Segment Open
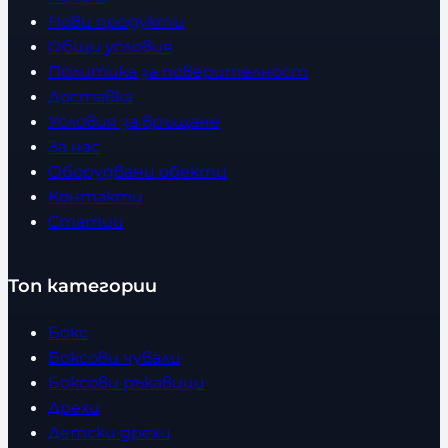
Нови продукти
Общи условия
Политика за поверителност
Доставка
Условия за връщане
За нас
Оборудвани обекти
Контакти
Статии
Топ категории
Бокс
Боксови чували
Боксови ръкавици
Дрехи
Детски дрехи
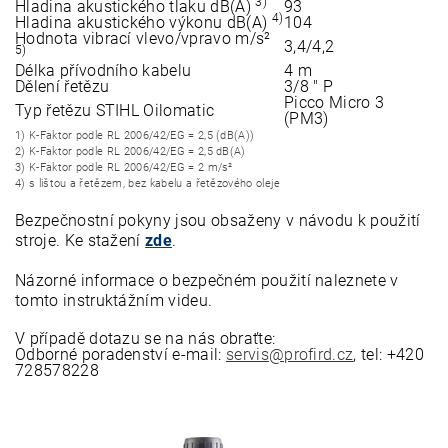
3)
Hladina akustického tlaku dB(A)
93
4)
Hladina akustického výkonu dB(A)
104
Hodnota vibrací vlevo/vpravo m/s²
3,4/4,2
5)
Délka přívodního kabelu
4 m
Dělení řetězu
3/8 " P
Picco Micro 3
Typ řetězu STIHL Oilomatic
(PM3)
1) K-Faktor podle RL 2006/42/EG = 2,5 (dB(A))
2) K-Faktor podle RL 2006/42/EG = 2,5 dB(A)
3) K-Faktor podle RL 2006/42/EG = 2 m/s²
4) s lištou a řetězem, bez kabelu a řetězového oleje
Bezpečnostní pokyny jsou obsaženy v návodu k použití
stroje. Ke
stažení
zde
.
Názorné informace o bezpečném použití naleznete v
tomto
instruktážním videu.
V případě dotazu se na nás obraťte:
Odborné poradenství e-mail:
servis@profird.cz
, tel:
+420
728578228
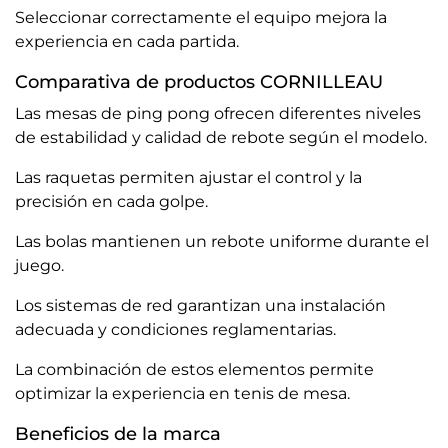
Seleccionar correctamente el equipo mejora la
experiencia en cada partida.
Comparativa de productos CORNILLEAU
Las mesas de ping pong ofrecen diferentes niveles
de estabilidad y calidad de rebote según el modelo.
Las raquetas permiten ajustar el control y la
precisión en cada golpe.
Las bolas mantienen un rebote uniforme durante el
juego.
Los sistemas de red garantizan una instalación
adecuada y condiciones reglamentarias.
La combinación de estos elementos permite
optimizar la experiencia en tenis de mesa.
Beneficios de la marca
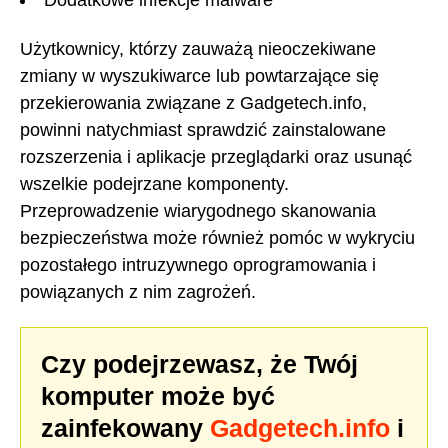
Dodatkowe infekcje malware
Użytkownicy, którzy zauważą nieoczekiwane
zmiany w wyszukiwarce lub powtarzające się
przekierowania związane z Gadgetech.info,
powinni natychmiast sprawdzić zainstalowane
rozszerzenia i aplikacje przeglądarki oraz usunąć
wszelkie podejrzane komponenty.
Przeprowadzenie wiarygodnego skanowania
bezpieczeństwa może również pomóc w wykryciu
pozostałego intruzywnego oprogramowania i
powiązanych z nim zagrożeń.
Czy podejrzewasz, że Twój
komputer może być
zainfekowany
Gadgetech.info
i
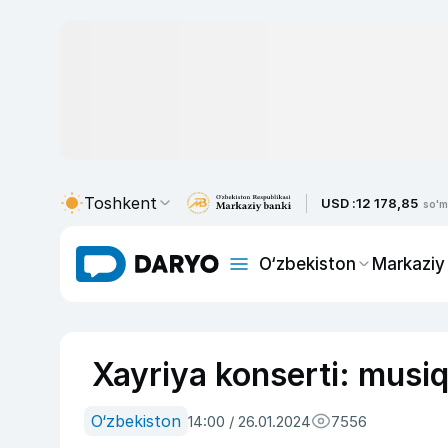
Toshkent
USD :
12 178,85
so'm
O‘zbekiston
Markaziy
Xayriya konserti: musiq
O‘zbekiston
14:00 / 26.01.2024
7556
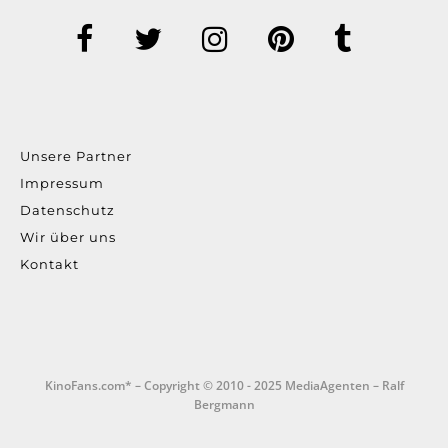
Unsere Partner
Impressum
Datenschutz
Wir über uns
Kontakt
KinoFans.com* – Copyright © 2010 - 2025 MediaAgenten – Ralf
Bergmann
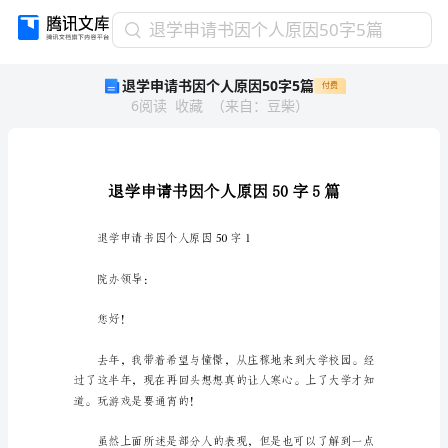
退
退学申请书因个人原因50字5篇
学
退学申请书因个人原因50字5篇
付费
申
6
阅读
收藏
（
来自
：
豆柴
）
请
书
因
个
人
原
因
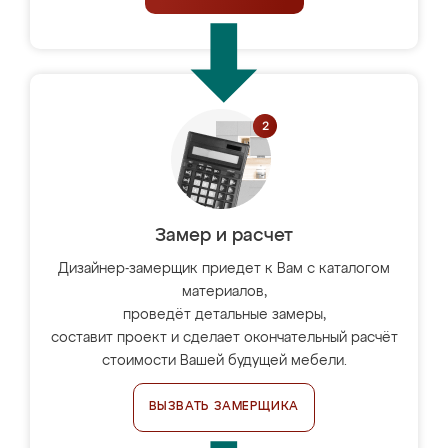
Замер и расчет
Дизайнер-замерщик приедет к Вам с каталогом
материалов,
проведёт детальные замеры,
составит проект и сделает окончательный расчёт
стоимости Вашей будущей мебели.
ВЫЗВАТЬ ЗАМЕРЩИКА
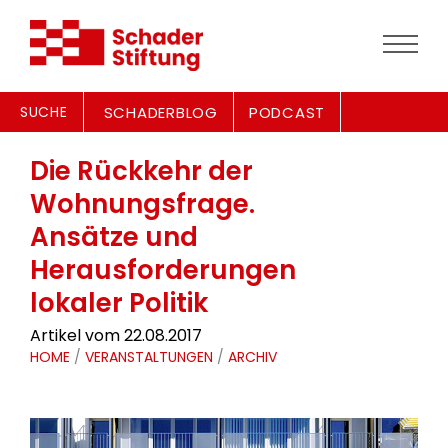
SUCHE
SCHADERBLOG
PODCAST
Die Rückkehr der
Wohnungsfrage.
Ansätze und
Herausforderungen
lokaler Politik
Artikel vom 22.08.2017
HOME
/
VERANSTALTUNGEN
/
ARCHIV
Segment Closed
Segment Open
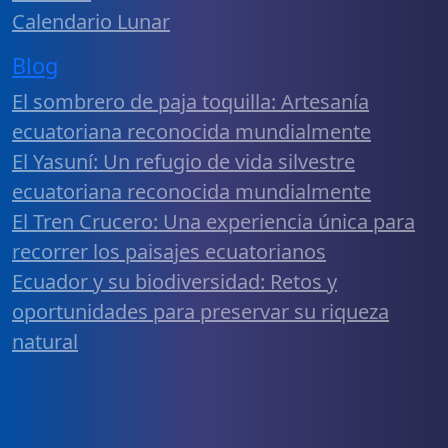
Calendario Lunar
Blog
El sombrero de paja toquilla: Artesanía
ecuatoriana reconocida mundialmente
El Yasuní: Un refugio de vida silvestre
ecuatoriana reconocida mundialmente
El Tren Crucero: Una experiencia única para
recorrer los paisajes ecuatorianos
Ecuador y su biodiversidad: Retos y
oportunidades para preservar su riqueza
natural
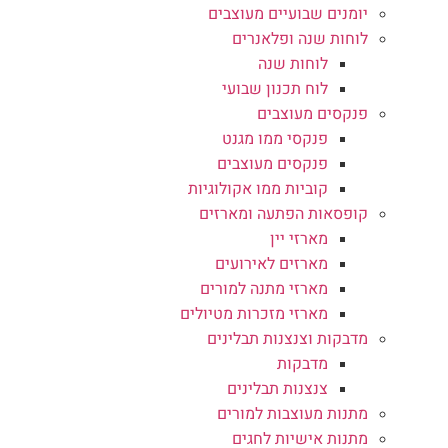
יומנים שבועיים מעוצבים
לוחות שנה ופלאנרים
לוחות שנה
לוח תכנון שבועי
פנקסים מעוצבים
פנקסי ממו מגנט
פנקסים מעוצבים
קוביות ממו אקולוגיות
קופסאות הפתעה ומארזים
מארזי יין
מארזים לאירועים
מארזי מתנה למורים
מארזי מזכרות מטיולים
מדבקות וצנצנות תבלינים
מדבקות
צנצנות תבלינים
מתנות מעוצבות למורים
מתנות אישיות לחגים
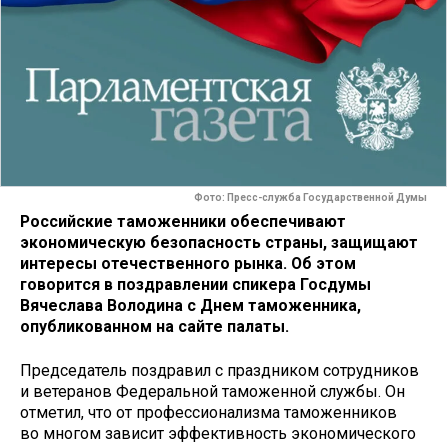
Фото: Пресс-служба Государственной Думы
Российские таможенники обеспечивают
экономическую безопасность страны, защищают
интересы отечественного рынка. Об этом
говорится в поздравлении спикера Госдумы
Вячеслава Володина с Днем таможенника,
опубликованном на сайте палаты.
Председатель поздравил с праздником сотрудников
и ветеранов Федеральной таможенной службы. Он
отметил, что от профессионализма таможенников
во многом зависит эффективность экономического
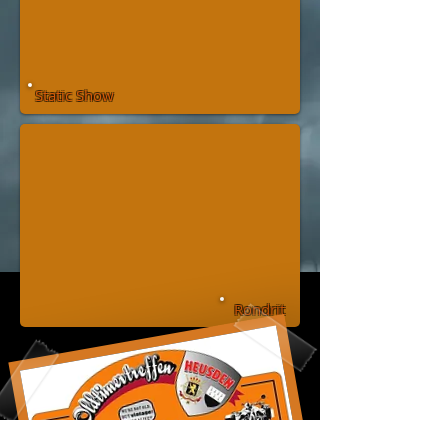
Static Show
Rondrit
Segment Closed
■ What you need to do: How many lines of the listing include the string "podle"? Respond with the number only.

■ Response box: 3